Omnichannel retail management platform Brightpearl has closed a deal to acquire inventory projection solution Inventory Planner for undisclosed terms, according to a press release on Friday (Sept. 17).
The tie-up gives Brightpearl, headquartered in Bristol, England, enhanced inventory forecasting capabilities. The move complements its retail operating system, which helps merchants quickly and seamlessly scale and automate. It’s also the first turning point in Brightpearl’s strategy to become the go-to brand for streamlining backend operations and facilitating fast growth.
Launched in Paris, France, in 2012 and with a U.S. office in Austin, Texas, Inventory Planner will operate as an individual unit of Brightpearl.
Derek O’Carroll, CEO of Brightpearl, said that Inventory Planner is now offered as a “best-in-class solution” that augments the Brightpearl matrix.
“Our deal with Inventory Planner signals the first step in our mission to give modern merchants the freedom to easily deploy commerce experiences on their own terms, with access to the very best retail technology products — empowering them to break away from jack-of-all-trades legacy systems,” O’Carroll added.
Combined, the solutions offered by both companies give retailers insight into historical sales data and the ability to connect that information to Brightpearl’s retail operating system.
Inventory Planner has 2,060 customers, of which 60% are between $1 million and $100 million in gross merchandise value (GMV).
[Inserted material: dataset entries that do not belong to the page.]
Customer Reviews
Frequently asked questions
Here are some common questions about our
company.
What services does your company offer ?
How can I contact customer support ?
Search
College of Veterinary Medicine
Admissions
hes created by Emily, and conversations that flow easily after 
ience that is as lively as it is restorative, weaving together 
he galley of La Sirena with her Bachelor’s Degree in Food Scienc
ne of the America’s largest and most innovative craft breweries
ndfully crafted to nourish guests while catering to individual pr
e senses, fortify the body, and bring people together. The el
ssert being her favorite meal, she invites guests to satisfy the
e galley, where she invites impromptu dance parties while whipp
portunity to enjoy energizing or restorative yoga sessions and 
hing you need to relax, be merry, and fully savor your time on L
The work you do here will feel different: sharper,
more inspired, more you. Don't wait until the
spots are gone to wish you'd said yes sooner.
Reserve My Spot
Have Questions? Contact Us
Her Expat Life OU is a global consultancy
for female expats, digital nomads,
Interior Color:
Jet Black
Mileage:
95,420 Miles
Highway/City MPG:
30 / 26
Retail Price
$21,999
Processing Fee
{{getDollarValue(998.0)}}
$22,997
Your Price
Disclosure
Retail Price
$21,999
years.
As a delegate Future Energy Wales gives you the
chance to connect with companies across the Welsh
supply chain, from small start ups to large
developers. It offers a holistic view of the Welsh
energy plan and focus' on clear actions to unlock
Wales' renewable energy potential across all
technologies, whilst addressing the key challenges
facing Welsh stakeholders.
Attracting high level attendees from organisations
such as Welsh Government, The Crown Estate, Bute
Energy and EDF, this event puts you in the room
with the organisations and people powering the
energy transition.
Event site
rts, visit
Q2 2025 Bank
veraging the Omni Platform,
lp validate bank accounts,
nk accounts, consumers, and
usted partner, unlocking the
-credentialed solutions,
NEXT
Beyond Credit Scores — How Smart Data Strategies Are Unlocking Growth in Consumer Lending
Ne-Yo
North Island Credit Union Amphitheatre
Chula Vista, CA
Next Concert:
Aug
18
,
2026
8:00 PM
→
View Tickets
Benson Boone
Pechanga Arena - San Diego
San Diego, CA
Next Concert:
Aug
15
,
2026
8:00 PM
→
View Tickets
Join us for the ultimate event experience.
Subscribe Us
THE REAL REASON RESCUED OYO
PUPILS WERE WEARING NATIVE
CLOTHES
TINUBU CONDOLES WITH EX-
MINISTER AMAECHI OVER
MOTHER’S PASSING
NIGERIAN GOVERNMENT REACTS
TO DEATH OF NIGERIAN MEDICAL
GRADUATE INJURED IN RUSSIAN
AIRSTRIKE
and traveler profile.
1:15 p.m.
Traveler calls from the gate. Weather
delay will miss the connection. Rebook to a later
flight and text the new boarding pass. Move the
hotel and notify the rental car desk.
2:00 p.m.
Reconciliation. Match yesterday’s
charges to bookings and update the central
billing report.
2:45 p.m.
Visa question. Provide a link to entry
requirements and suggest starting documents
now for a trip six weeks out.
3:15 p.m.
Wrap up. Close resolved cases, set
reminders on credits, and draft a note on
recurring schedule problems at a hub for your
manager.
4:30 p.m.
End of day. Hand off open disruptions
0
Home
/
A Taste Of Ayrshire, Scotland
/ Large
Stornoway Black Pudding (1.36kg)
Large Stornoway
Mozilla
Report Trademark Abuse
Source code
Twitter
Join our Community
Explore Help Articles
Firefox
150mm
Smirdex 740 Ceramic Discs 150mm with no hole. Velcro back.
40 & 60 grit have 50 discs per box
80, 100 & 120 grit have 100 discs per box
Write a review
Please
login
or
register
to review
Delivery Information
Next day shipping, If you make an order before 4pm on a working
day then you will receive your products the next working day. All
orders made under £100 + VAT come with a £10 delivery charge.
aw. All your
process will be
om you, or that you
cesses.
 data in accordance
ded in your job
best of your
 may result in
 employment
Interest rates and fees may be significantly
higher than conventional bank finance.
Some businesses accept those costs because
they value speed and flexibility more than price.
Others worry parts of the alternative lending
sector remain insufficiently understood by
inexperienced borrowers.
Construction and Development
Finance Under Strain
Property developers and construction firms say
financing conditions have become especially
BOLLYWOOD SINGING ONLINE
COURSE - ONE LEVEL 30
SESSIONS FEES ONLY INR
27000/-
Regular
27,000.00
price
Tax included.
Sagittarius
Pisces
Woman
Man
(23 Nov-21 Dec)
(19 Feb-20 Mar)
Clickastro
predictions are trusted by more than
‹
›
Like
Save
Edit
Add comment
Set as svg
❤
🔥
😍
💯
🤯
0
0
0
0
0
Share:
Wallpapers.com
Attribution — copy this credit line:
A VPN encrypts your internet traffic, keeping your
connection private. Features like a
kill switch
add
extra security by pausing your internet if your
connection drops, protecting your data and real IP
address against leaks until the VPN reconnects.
The tool offers a visual representation of trends, advanced reporting and notifications.
Inventory Planner Co-founder Oleg Smirnov said that as part of an integrated solution with Brightpearl, it can bring more value to its clients and bring “demand forecasting technology to the fast-growing merchants.”
The acquisition follows Brightpearl’s $33 million Series C funding round led by Sage, with participation from Cipio Partners, Notion Capital and Verdane.